Pasaban todos tan aprisa, hasta dolían en los ojos. ¿No podían ir más despacio? Ella entornaba lo entornable por un párpado, y agitaba las zarpas de furia de su carácter efervescente. Sentía esa sed de felicidad que dejan los fines de infancia desdichados. Y se le notaba.
Ardía en bravura al cruzar avenidas en las que todos son atrabancados y un ``aguas'' nunca está de más. Buscaba la claridad, por ahí debía andar.
Por qué no se volvían todos estatuas, como en Pompeya, aunque fuera sin las molestias de una erupción. Estatuas todos en sus actividades súbitas, entre las cuales se pudiera caminar libremente, en slalom si se desea, igual que en un jardín de columnas. Que se estuvieran quietos. No pregunten el motivo. No era día para explicaciones, qué pereza. Había que moverse. Los hombros le sobraban, desnudos al sol; quería ella entonces ir mordiendo el aire que la acariciaba, sin recuerdos, pero sabiendo.
Y siempre la sensación de estar en el lugar equivocado, segura de que existen mejores personas en estas mismas calles, la cosa es aprender a encontrarlas, pasar al lugar que sí.
Pero con tanto feo de interferencia, la belleza de los trayectos se ocultaba y ella quería escarbar, sacarla a superficie, quitarle la tierra, la publicidad panorámica, los desechos de plástico, sacudirla y mostrarla, decir sin género de duda: ``esta es la belleza''.
La perseguían donde pasaba gestos obscenos, un aire de agresiva sexualidad. Tomaba nota. Una coraza más que desarrollar, para la próxima tal vez.
Existe la emoción de encontrar la alucinante lentitud del riesgo. En ese entonces, años fieros de amanecer, la emoción se daba por garantizada. Y dudaba, experimentalmente, que fuese posible la felicidad, la cual, suponía, consiste en encontrar. ¿Qué?
Ahí está la cosa.
Se movilizaba en patines, retadora ráfaga, hasta que venció la puerilidad y los arrumbó en definitiva. Lástima, se avanzaba rápido, y pobres los choferes, no ganaban para sustos.

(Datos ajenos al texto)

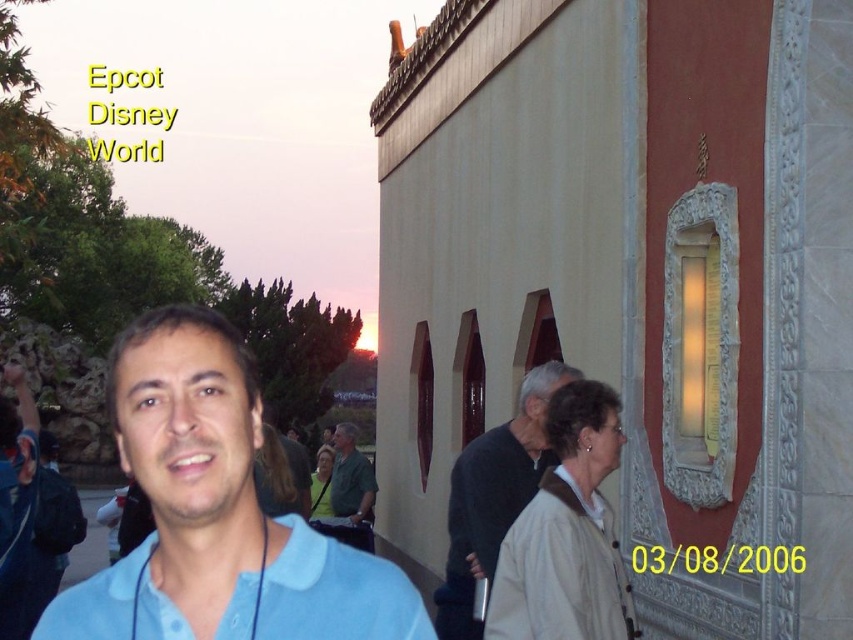 Question: Which point appears closest to the camera in this image?

Choices:
 (A) (428, 634)
 (B) (225, 460)

Answer: (A)

Question: Can you confirm if light blue cotton polo shirt at center is wider than green fabric shirt at center?

Choices:
 (A) no
 (B) yes

Answer: (B)

Question: Can you confirm if dark gray sweater at center is thinner than green fabric shirt at center?

Choices:
 (A) no
 (B) yes

Answer: (A)

Question: Which object is closer to the camera taking this photo?

Choices:
 (A) beige cotton polo shirt at center
 (B) dark gray sweater at center
 (C) green fabric shirt at center

Answer: (A)

Question: Does light blue cotton shirt at center appear on the left side of green fabric shirt at center?

Choices:
 (A) yes
 (B) no

Answer: (B)

Question: Estimate the real-world distances between objects in this image. Which object is closer to the beige cotton polo shirt at center?

Choices:
 (A) dark gray sweater at center
 (B) light blue cotton shirt at center
 (C) light blue cotton polo shirt at center

Answer: (A)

Siempre estuvo sola, aceptando, como si la desgracia fuera innata; por primera vez haría algo con su soledad, a fin de cuentas suya y de nadie más. En ella cultivaba sus instintos de propiedad y pertenencia.
¿Por qué no se callaban, para poderlos escuchar? ¿No comprendían que por vocingleros vivían en el silencio, así prodigaran peroratas sin fin de innecesaria vehemencia? ¿Cómo decir? Buscaba por dónde evadirse de la vulgar rudeza, de las sierras eléctricas en que sonaban, los alientos de la contaminación, las cadenas descontroladas, los engranes faltos de grasa. Y expresar que el amor, la cercanía, que vivir vale la pena, generalidades así, ilusiones, pero aristotélicamente bien.
Las interferencias: y este idiota qué se trae, para qué empuja. Frágil y dulce como era, se ponía dura, a dentelladas, no iba a dejarse, nomás faltaba, hazte para allá y deja ahí.
Ser indómita le ayudaba, dadas las circunstancias. Le prevenía los altibajos por venir. Sacó la ocarina de la chamarra esponjada, se frotó las manos, sopló una nota desgarrada todo el tiempo que le dio la gana. Algunos la miraron reprobatoriamente. De eso se trataba. Que se supieran provocados, irrumpir, desmoronarles la indiferencia. Distinguir lo que hay, lo que no hay, y lo que estorba. Interpelar a los átomos y los astros. Que paren, y por un momento presten atención.
Entonces lo imperceptible, ajeno a su voluntad, la convirtió en viento. Iba tirando los sombreros a los hombres, a las mujeres les ajetreaba faldas y mascadas, agitaba toldos y tendidos, papeles, alzaba el polvo. Nadie repeló, algunos se resguardaron en portales, era un fenómeno natural, como la lluvia, que por cierto ya no tardaba.
Sintió placer, y un dejo de melancolía absorta ante la develación de la tarde.
Dejó de quejarse, de momento. Y otra vez, que la gente se moviera le gustaba. Y Pompeya, no, no por ahora. Así estaba bien, adelante.